[Saved entries]
******

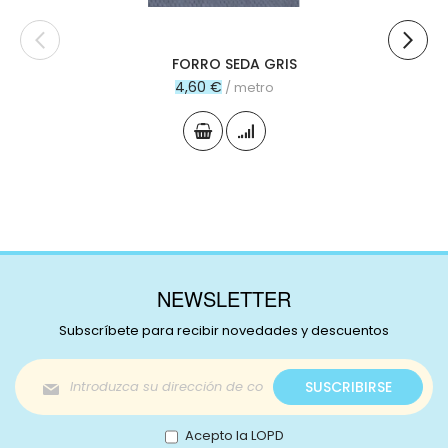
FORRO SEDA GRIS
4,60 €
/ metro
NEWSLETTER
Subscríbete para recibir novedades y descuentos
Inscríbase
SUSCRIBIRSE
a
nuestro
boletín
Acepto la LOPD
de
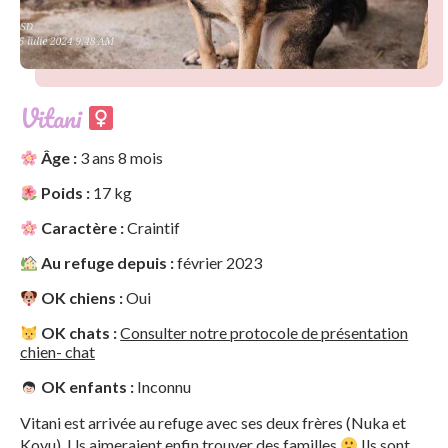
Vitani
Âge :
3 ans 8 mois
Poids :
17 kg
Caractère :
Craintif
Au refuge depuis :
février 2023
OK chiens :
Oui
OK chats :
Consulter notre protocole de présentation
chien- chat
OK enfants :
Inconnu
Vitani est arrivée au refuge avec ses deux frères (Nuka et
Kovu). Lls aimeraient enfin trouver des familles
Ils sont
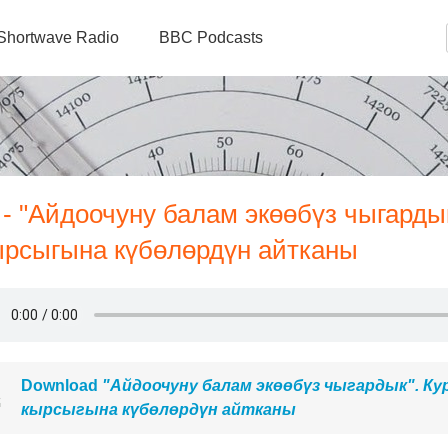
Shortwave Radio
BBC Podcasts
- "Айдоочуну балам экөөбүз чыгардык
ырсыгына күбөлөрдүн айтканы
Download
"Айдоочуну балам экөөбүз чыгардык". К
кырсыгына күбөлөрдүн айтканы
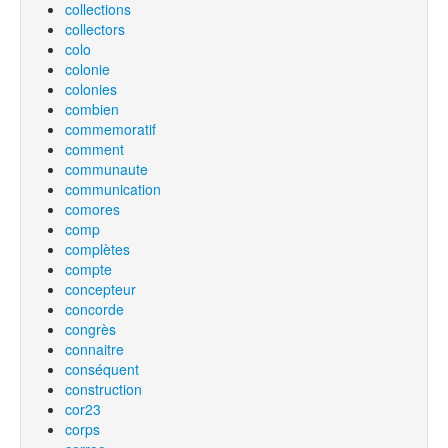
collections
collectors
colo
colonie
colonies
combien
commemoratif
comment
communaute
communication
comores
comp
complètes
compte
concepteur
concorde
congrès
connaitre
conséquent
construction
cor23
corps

******

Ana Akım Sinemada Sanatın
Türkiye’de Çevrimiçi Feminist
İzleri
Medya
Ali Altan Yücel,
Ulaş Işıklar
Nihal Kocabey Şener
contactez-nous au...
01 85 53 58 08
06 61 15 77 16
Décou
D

******

**Work task:** Check each line of the data above, and please copy the ones in which the string "экөөбүз" occurs.

**Result of the task:**
- "Айдоочуну балам экөөбүз чыгардык
"Айдоочуну балам экөөбүз чыгардык". К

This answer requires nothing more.